I think these feelings get perpetuated in so many different ways. From the negative words we so often say to ourselves when we feel like we could have done more, to the forgetfulness we have when it comes to recalling our past accomplishments, to the sense of missing something, or being responsible for something, or needing to make a difference in a much bigger way.
When we look for perfection in ourselves, we tend to automatically search for it in others as well. And so our relationships suffer because we expect those we love to be perfect and meet our incredibly lofty standards when there is no way they possibly can. We beat ourselves up inside, and we beat up others close to us outside.
We’re caught in a never-ending fight between who we are, who we can be, and who we think we should be, with each one of these pulling in a different direction.
And what happens when we start focusing on the gaps in our lives? When we follow the pointers that direct us to everything that is less than we desire? We get lost in those gaps. We drown in the emptiness that we ourselves have created. All we see around us is what’s missing, what’s gone, what we don’t have. And we remind ourselves of everything we should have had by now but don’t. Our words of reprise clang loudly in our minds, bringing headaches of despair – echoes of our own sense of loss, inadequacy, vulnerability, lack.

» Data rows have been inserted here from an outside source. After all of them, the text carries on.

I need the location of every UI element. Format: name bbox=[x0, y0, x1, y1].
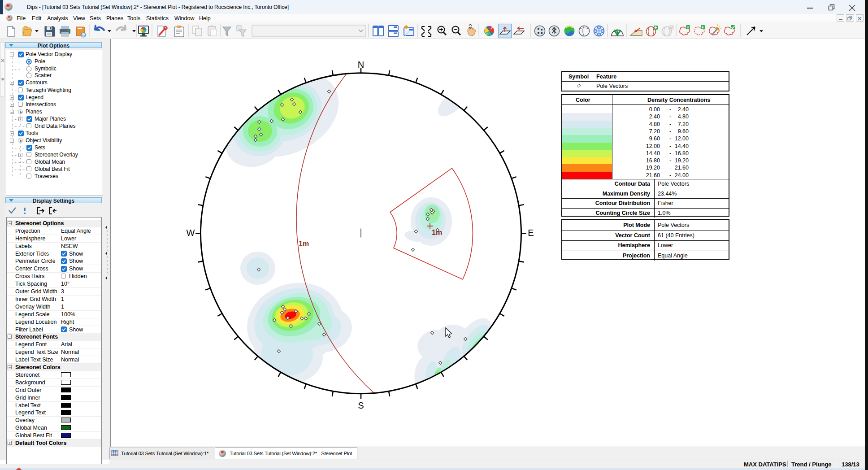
svg-text:E: E bbox=[528, 228, 534, 238]
svg-text:N: N bbox=[358, 60, 364, 70]
svg-text:1m: 1m bbox=[299, 240, 309, 248]
svg-text:S: S bbox=[358, 400, 364, 410]
svg-text:W: W bbox=[187, 228, 195, 238]
svg-text:ω: ω bbox=[82, 34, 85, 37]
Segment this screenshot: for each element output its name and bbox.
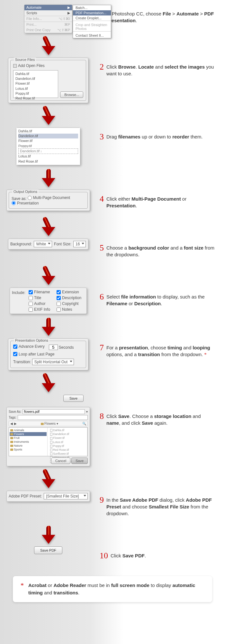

We search for more without acknowledging what we already have. We listen for voices of appreciation from others around us when our own criticisms drown out any that may be there. We try to understand our world, to imagine why our experiences must be so intense, deep, at times overwhelming. But of course we don’t come up with the answers. Only the questions remain.
You know, I wonder now, is it really perfectionism after all that creates the challenge, the dilemma, the pain? Or is it the sense of needing to fill ourselves on all dimensions to become all that we can?
Or is that just the same thing?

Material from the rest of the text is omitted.